La situation à la frontière entre la Biélorussie et la Pologne met donc tristement sur le devant de la scène ce que Mbembe décrit : des personnes réduites à l’état précaire de corps racisés, sacrifiables, des morts-vivants qui voient leur existence instrumentalisée dans un jeu géopolitique froid dans lequel ils/elles ont tout à perdre et rien à gagner.

Entre le visible et l’invisible

Si le scénario n’est pas nouveau, force est de constater que les champs médiatique et politique se concentrent principalement sur les enjeux géopolitiques et diplomatiques de cette crise. Pire encore, on nous parle même parfois des « tentatives de plus en plus violentes de forcer les barrières et les rouleaux de fils barbelés de la frontière » de la part des personnes migrantes, contribuant ainsi directement à la construction de ces personnes comme une « menace ». Le pas de côté nécessaire pour saisir l’absurdité de cette situation et de son traitement politique et médiatique n’a dès lors nul besoin d’être très grand. En prenant pour acquis le narratif sécuritaire européen face à la migration, les médias invisibilisent de fait les mécanismes qui sous-tendent cette situation dramatique alors que, comme beaucoup d’autres, elle constitue une occasion de plus de rendre visible la violence structurelle subie par des personnes migrantes. Et, cette violence subie est à l’œuvre non seulement à nos frontières, dans l’horreur des « camps de réfugiés », mais également au quotidien dans nos rues, nos administrations, nos institutions.

Comme l’avance le politologue Yves Winter – reprenant Engels – cette invisibilité est notamment construite par le fait que cette situation est perçue comme normale, naturelle, dans la mesure même où elle est reproduite à travers les générations. [2] En d’autres termes, si notre société connaît pertinemment les conditions terribles dans lesquelles les personnes migrantes et d’autres populations précaires vivent, elle ne les reconnaît pas forcément, car les mécanismes à l’œuvre ne sont pas toujours tangibles.

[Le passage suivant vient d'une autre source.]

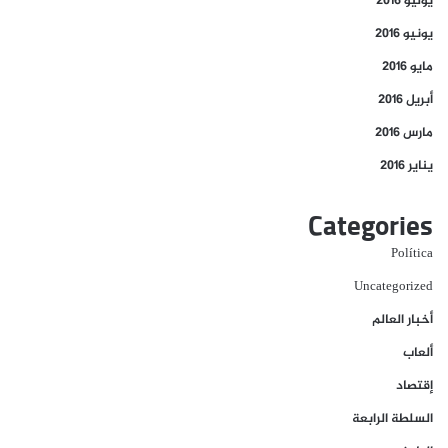
يوليو 2016
يونيو 2016
مايو 2016
أبريل 2016
مارس 2016
يناير 2016
Categories
Política
Uncategorized
أخبار العالم
ألعاب
إقتصاد
السلطة الرابعة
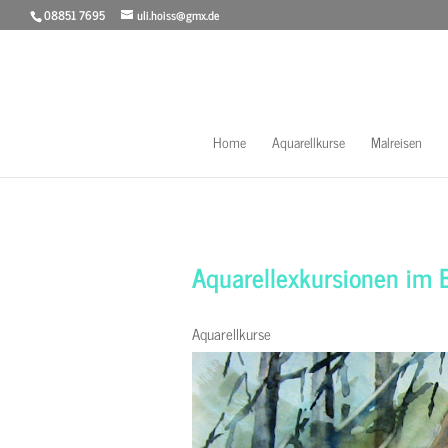
08851 7695
uli.hoiss@gmx.de
Home
Aquarellkurse
Malreisen
Aquarellexkursionen im 
Aquarellkurse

Il n’empêche que les violences structurelles ont autant – voire plus – d’effets négatifs sur la vie de ces personnes.

Appelons donc à passer d’une connaissance passive de la situation à une reconnaissance active du problème qui amènera à une réaction structurelle. Plutôt que de s’affairer à militariser une frontière, les pays européens devraient plutôt réfléchir ensemble afin que la mobilité humaine redevienne un droit égalitaire pour tout groupe social ou national, et non plus un enjeu sécuritaire et politisé. Les individus et institutions devraient questionner ces rouleaux de fils barbelés aux frontières plutôt que de craindre celles et ceux qui sont derrière. Sans un tel changement de perspective et de politique, des personnes continueront à mourir sur l’autel d’une géopolitique myope et inhumaine.


[1] Achille Mbembe, “Nécropolitique”, Raisons Politique 21, 2006, p. 59.

[2] Yves Winter, “Violence and Visibility”, New Political Science 34(2), 2012, p. 198.

Source de la photo mise en avant: Flickr.